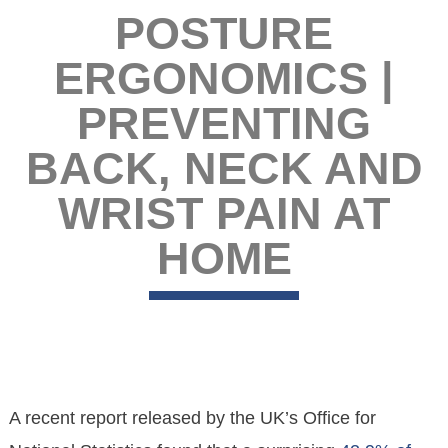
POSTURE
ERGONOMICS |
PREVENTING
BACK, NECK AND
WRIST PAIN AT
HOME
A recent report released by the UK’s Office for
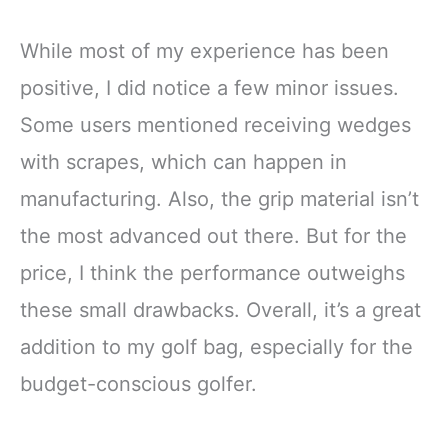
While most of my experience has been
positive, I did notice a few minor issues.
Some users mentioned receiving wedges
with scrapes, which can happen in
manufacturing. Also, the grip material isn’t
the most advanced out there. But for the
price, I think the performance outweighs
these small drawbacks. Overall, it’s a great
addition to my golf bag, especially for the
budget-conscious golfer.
* * *
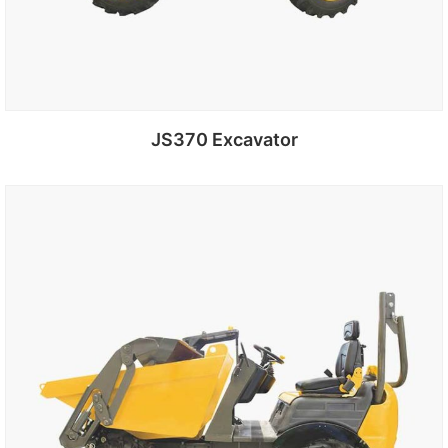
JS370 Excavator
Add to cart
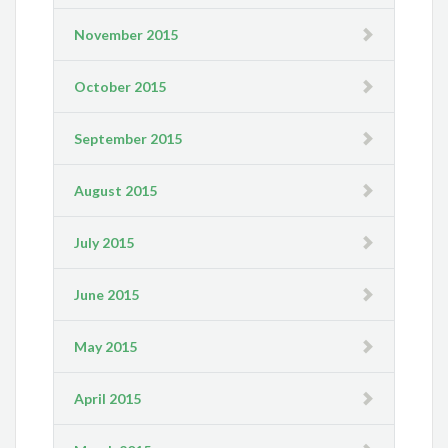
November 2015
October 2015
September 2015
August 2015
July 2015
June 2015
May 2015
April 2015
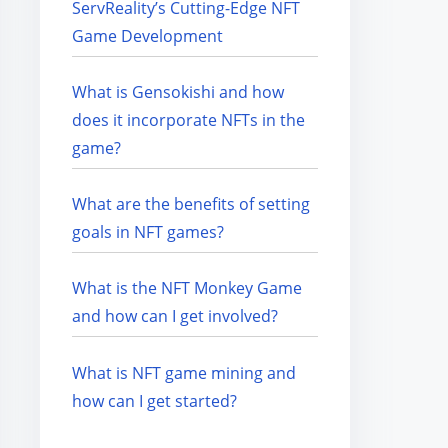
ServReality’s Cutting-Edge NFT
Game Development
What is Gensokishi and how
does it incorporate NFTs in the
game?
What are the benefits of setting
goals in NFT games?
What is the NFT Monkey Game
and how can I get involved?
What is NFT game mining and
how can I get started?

- Exercise instructions -
Beginning with the line above that contains "manufacturing. Also, the grip material isn’t", copy each line exactly up to and including the line that contains "budget-conscious golfer.", and go no further.

- Written solution -
manufacturing. Also, the grip material isn’t
the most advanced out there. But for the
price, I think the performance outweighs
these small drawbacks. Overall, it’s a great
addition to my golf bag, especially for the
budget-conscious golfer.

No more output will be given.